- Born: Joseph Luke Guy September 29, 1920
- Origin: New York City, U.S.
- Died: June 1, 1962 (aged 41)
- Genres: Jazz; bebop;
- Occupation: Musician
- Instrument: Trumpet
- Years active: late 1930s – 1962
- Formerly of: Fats Waller band; Teddy Hill band; Coleman Hawkins band;

= Joe Guy (musician) =

American jazz trumpeter (1920–1962)

Joseph Luke Guy (September 29, 1920 – June 1, 1962) was an American jazz trumpeter. He had a promising career as a young, progressive be-bop musician as he worked alongside more prominent musical acts until a drug addiction sidelined him from further success.

Much of Guy's early personal life is obscured, but it is known he began his professional music career performing in New York City and joined Fats Waller's backup band in the late 1930s. Following that, in 1938, Guy succeeded Dizzy Gillespie in Teddy Hill's orchestra and patterned a playing style that followed his musical role model, Roy Eldridge. Despite his range, speed, and potential, Guy never managed to surpass Eldridge's abilities, though Guy was considered a musical talent when taking into account his young age.

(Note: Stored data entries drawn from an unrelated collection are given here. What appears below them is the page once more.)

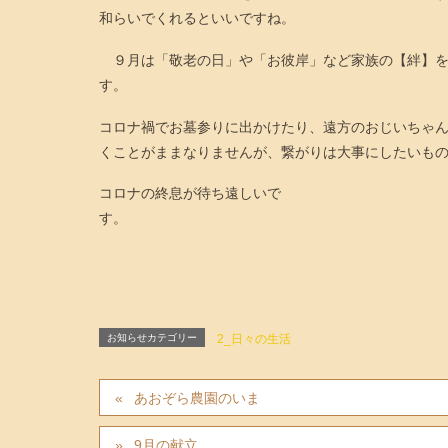
和らいでくれるといいですね。
９月は「敬老の日」や「お彼岸」など家族の【絆】を
す。
コロナ禍でお墓参りに出かけたり、遠方のおじいちゃ
くことがままなりませんが、繋がりは大事にしたいも
コロナの終息が待ち遠しいで
す
お知らせカテゴリー
2_日々の生活
あおぞら農園のいま
9月の献立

Additionally, he became a key soloist in Coleman Hawkins's short-lived big band in 1940.

In 1941–42, Guy was a regular performer as a member of the after-hours band at Minton's Playhouse, alongside Nick Fenton, Kenny Clarke, and Thelonious Monk, in jam sessions with early bop music. Also during this period, Guy was actively involved in numerous recordings by Jerry Newman and also appeared on songs by Charlie Christian, Hot Lips Page, Roy Eldridge, and Don Byas. Guy began incorporating Gillespie's influences into his playing, with his performance on Monk's 1942 song "Epistrophy" arguably being the highlight of his recording career. Much of his appearances as an instrumentalist are marked by his enthusiasm and tempo; however, on occasion, Guy would over exert himself and consequently sound erratic.

Guy struggled with a heroin addiction throughout the majority of his brief career. In 1945–46, he was involved with Billie Holiday both professionally and intimately. When Guy and Holiday were both busted for drug possession, the two cut ties thereafter. Afterwards, Guy moved to his birthplace in Birmingham, Alabama, before falling into relative obscurity among the music industry. Still, he performed at the Woodland Club with local musician Frank Adams and advised others about the dangers of his addiction.

Guy died on June 1, 1962, at the age of 41.